--- SUPPLIED DATA ---

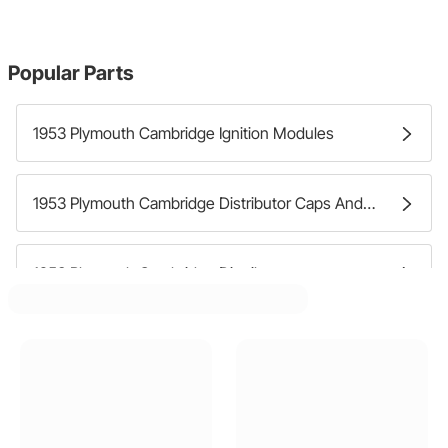
Popular Parts
1953 Plymouth Cambridge Ignition Modules
1953 Plymouth Cambridge Distributor Caps And Rotors
1953 Plymouth Cambridge Distributors
1953 Plymouth Cambridge Ignition Pick Ups And Transmitters
1953 Plymouth Cambridge Distributor Wire Harnesses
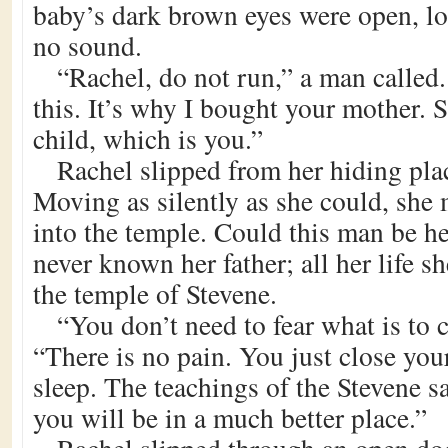
baby’s dark brown eyes were open, l
no sound.
“Rachel, do not run,” a man called
this. It’s why I bought your mother.
child, which is you.”
Rachel slipped from her hiding plac
Moving as silently as she could, she
into the temple. Could this man be he
never known her father; all her life s
the temple of Stevene.
“You don’t need to fear what is to 
“There is no pain. You just close you
sleep. The teachings of the Stevene 
you will be in a much better place.”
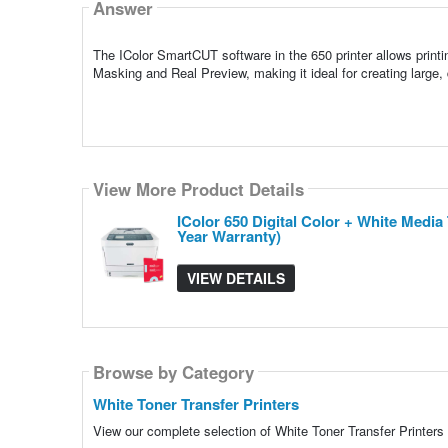
Answer
The IColor SmartCUT software in the 650 printer allows printi
Masking and Real Preview, making it ideal for creating large, d
View More Product Details
IColor 650 Digital Color + White Medi
Year Warranty)
VIEW DETAILS
Browse by Category
White Toner Transfer Printers
View our complete selection of White Toner Transfer Printers 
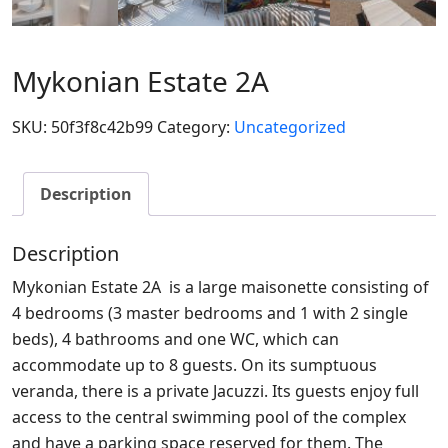
Mykonian Estate 2A
SKU:
50f3f8c42b99
Category:
Uncategorized
Description
Description
Mykonian Estate 2A is a large maisonette consisting of
4 bedrooms (3 master bedrooms and 1 with 2 single
beds), 4 bathrooms and one WC, which can
accommodate up to 8 guests. On its sumptuous
veranda, there is a private Jacuzzi. Its guests enjoy full
access to the central swimming pool of the complex
and have a parking space reserved for them. The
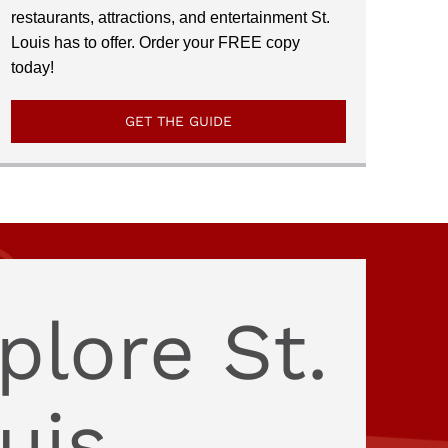
restaurants, attractions, and entertainment St.
Louis has to offer. Order your FREE copy
today!
GET THE GUIDE
plore St.
uis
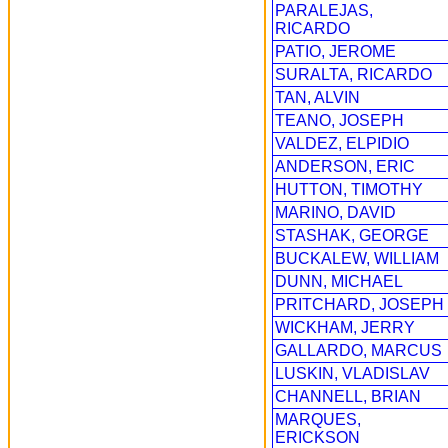
PARALEJAS,
RICARDO
PATIO, JEROME
SURALTA, RICARDO
TAN, ALVIN
TEANO, JOSEPH
VALDEZ, ELPIDIO
ANDERSON, ERIC
HUTTON, TIMOTHY
MARINO, DAVID
STASHAK, GEORGE
BUCKALEW, WILLIAM
DUNN, MICHAEL
PRITCHARD, JOSEPH
WICKHAM, JERRY
GALLARDO, MARCUS
LUSKIN, VLADISLAV
CHANNELL, BRIAN
MARQUES,
ERICKSON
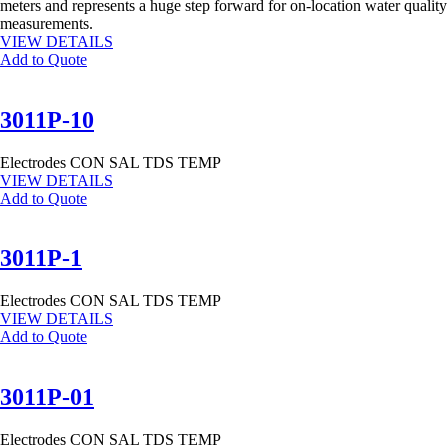
meters and represents a huge step forward for on-location water quality
measurements.
VIEW DETAILS
Add to Quote
3011P-10
Electrodes
CON
SAL
TDS
TEMP
VIEW DETAILS
Add to Quote
3011P-1
Electrodes
CON
SAL
TDS
TEMP
VIEW DETAILS
Add to Quote
3011P-01
Electrodes
CON
SAL
TDS
TEMP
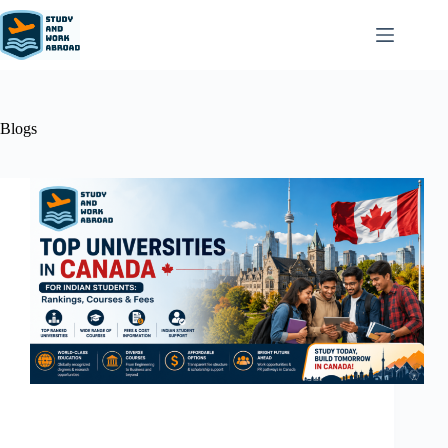
Blogs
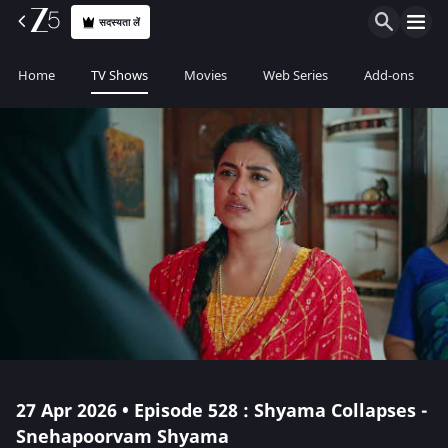
सदस्यता लें
Home
TV Shows
Movies
Web Series
Add-ons
27 Apr 2026 • Episode 528 : Shyama Collapses -
Snehapoorvam Shyama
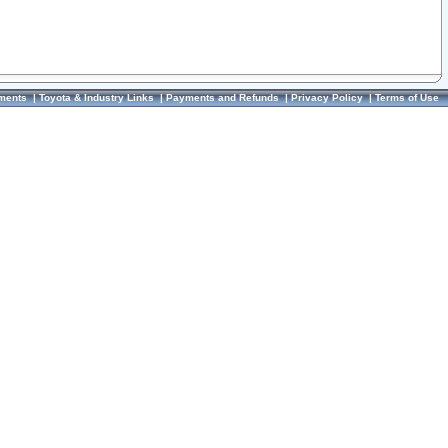
ments
|
Toyota & Industry Links
|
Payments and Refunds
|
Privacy Policy
|
Terms of Use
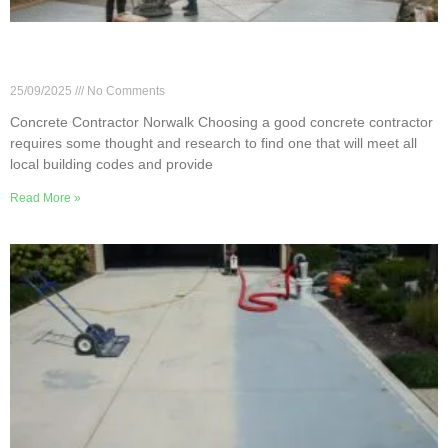
7 Essential Questions for Your Norwalk Concrete
Contractor
25/09/2025
No Comments
Concrete Contractor Norwalk Choosing a good concrete contractor
requires some thought and research to find one that will meet all
local building codes and provide
Read More »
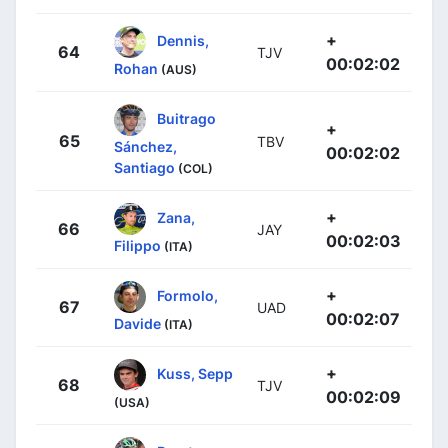
+
Dennis,
64
TJV
00:02:02
Rohan
(AUS)
Buitrago
+
65
TBV
Sánchez,
00:02:02
Santiago
(COL)
+
Zana,
66
JAY
00:02:03
Filippo
(ITA)
+
Formolo,
67
UAD
00:02:07
Davide
(ITA)
+
Kuss, Sepp
68
TJV
00:02:09
(USA)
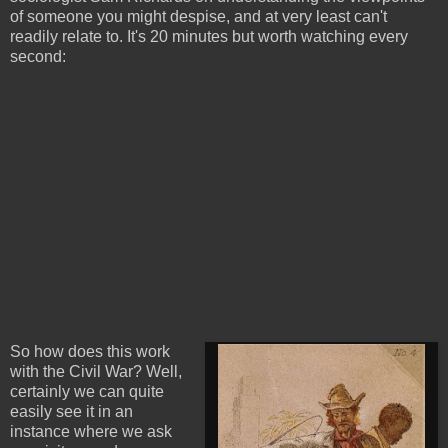
of someone you might despise, and at very least can't
readily relate to. It's 20 minutes but worth watching every
second:
So how does this work
with the Civil War? Well,
certainly we can quite
easily see it in an
instance where we ask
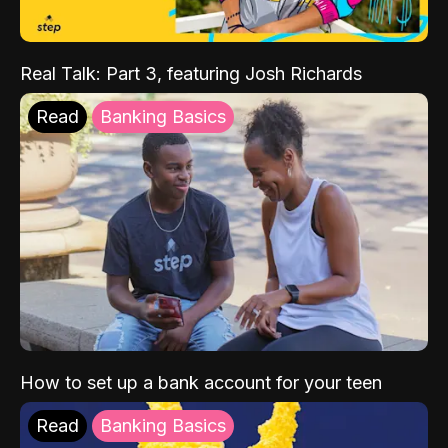
Real Talk: Part 3, featuring Josh Richards
Read
Banking Basics
How to set up a bank account for your teen
Read
Banking Basics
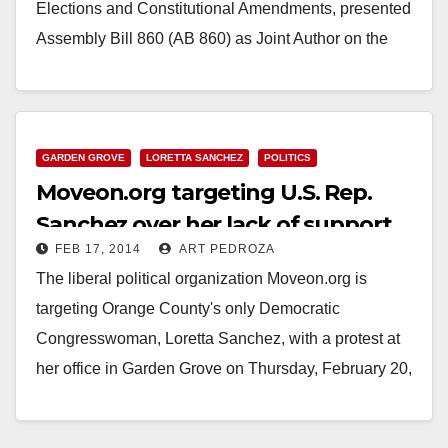
Elections and Constitutional Amendments, presented
Assembly Bill 860 (AB 860) as Joint Author on the
Senate…
Read More
GARDEN GROVE
LORETTA SANCHEZ
POLITICS
Moveon.org targeting U.S. Rep.
Sanchez over her lack of support
FEB 17, 2014
ART PEDROZA
for voting rights
The liberal political organization Moveon.org is
targeting Orange County's only Democratic
Congresswoman, Loretta Sanchez, with a protest at
her office in Garden Grove on Thursday, February 20,
2014. What are…
Read More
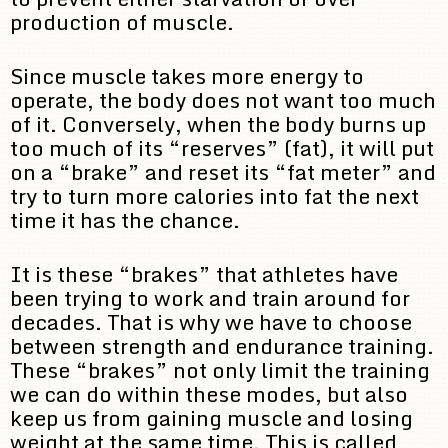
production of muscle.
Since muscle takes more energy to
operate, the body does not want too much
of it. Conversely, when the body burns up
too much of its “reserves” (fat), it will put
on a “brake” and reset its “fat meter” and
try to turn more calories into fat the next
time it has the chance.
It is these “brakes” that athletes have
been trying to work and train around for
decades. That is why we have to choose
between strength and endurance training.
These “brakes” not only limit the training
we can do within these modes, but also
keep us from gaining muscle and losing
weight at the same time. This is called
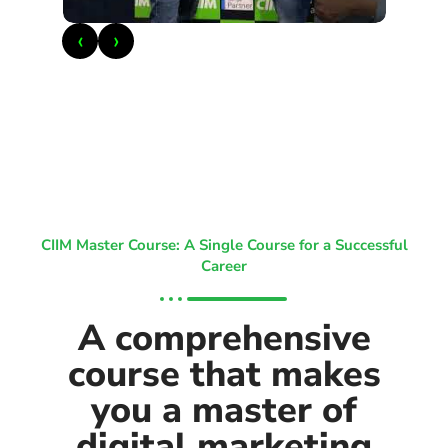
‹
›
CIIM Master Course: A Single Course for a Successful
Career
A comprehensive
course that makes
you a master of
digital marketing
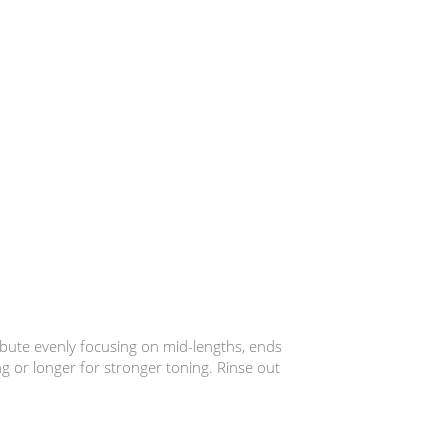
ibute evenly focusing on mid-lengths, ends
ng or longer for stronger toning. Rinse out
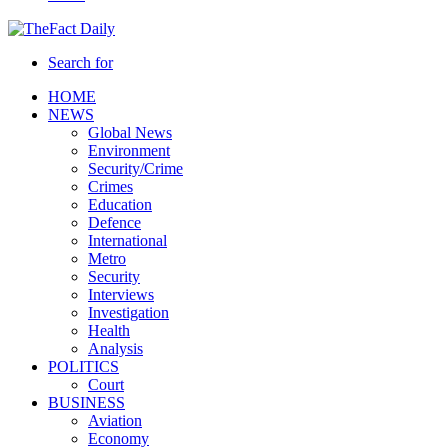
Search for
HOME
NEWS
Global News
Environment
Security/Crime
Crimes
Education
Defence
International
Metro
Security
Interviews
Investigation
Health
Analysis
POLITICS
Court
BUSINESS
Aviation
Economy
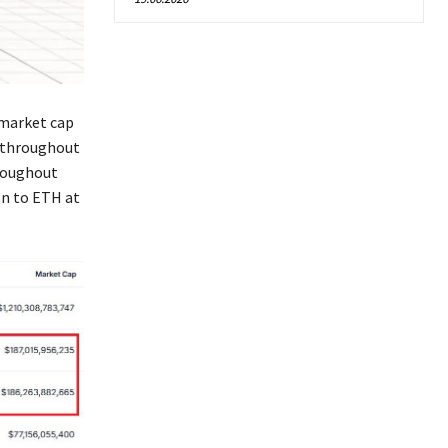
 market cap
n throughout
hroughout
on to ETH at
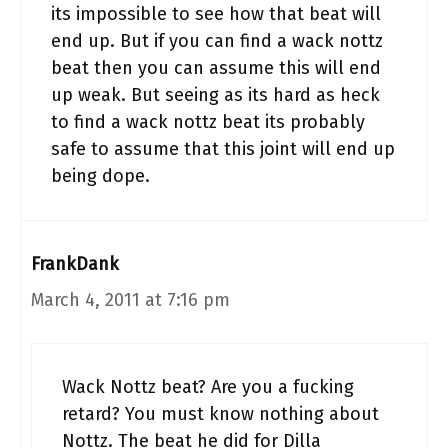
its impossible to see how that beat will
end up. But if you can find a wack nottz
beat then you can assume this will end
up weak. But seeing as its hard as heck
to find a wack nottz beat its probably
safe to assume that this joint will end up
being dope.
FrankDank
March 4, 2011 at 7:16 pm
Wack Nottz beat? Are you a fucking
retard? You must know nothing about
Nottz. The beat he did for Dilla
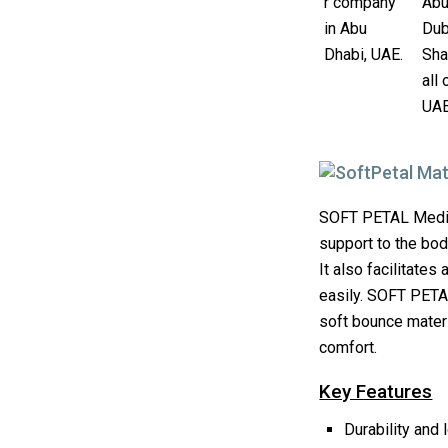
SOFT PETAL Mediu
support to the bod
It also facilitates
easily. SOFT PETA
soft bounce materi
comfort.
Key Features
Durability and 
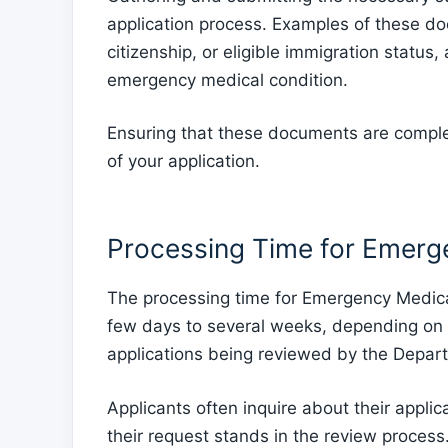
application process. Examples of these do
citizenship, or eligible immigration status,
emergency medical condition.
Ensuring that these documents are complet
of your application.
Processing Time for Emerg
The processing time for Emergency Medicai
few days to several weeks, depending on 
applications being reviewed by the Depar
Applicants often inquire about their appli
their request stands in the review process.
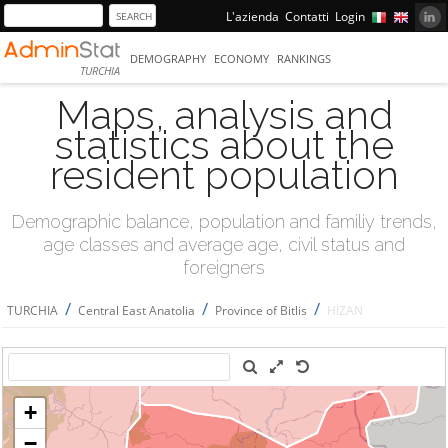
L'azienda
Contatti
Login
DEMOGRAPHY
ECONOMY
RANKINGS
TURCHIA
Maps, analysis and
statistics about the
resident population
Demographic balance, population and familiy trends,
age classes and average age, civil status and
foreigners
/
/
/
TURCHIA
Central East Anatolia
Province of Bitlis
HİZAN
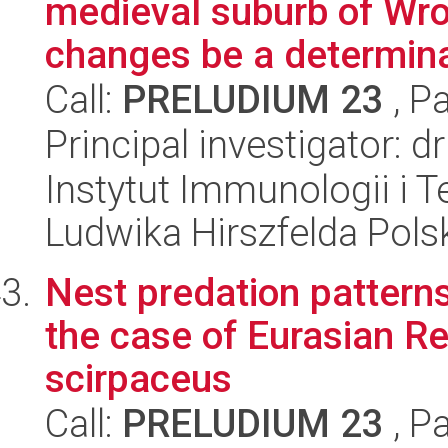
medieval suburb of Wro
changes be a determina
Call:
PRELUDIUM 23
, P
Principal investigator:
Instytut Immunologii i T
Ludwika Hirszfelda Pols
Nest predation patterns 
the case of Eurasian R
scirpaceus
Call:
PRELUDIUM 23
, P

---

• _TASK BRIEF_:
For the records above, give the number of lines containing the string "assume" and no other words.

• _ANSWER SECTION_:
2